Records supplied
>>>>>

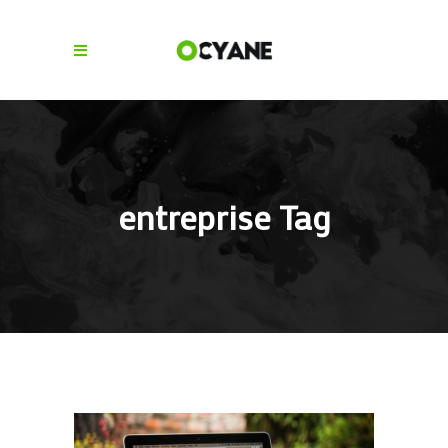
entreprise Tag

<<<<<
>>>>>

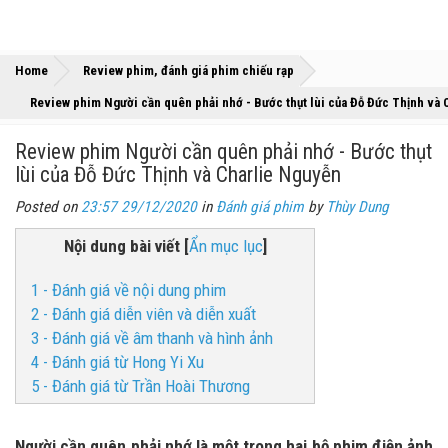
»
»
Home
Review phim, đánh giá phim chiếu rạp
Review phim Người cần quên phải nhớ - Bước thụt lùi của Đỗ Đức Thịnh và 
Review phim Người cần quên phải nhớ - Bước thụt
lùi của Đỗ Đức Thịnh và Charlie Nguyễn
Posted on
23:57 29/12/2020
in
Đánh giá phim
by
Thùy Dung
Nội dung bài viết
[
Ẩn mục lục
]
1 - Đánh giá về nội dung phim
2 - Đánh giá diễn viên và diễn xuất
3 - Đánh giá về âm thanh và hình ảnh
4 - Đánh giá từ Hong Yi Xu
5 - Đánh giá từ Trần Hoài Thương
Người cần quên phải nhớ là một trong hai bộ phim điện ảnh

<<<<<
>>>>>

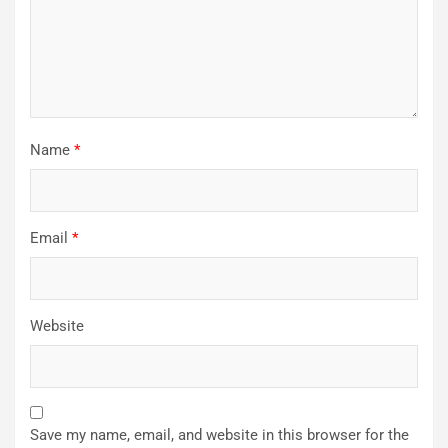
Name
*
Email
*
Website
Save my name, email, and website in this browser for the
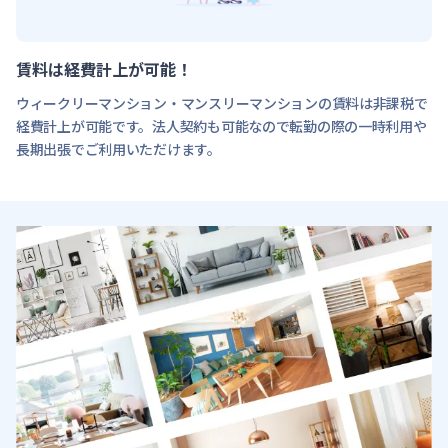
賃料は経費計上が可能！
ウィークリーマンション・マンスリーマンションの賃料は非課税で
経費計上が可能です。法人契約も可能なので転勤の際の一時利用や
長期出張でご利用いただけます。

<<<<<

With pictures excluded, reproduce exactly the lines above from the one containing "Save my name, email, and" down to the one containing "長期出張でご利用いただけます。", those two included.

Solution to this task
Save my name, email, and website in this browser for the
賃料は経費計上が可能！
ウィークリーマンション・マンスリーマンションの賃料は非課税で
経費計上が可能です。法人契約も可能なので転勤の際の一時利用や
長期出張でご利用いただけます。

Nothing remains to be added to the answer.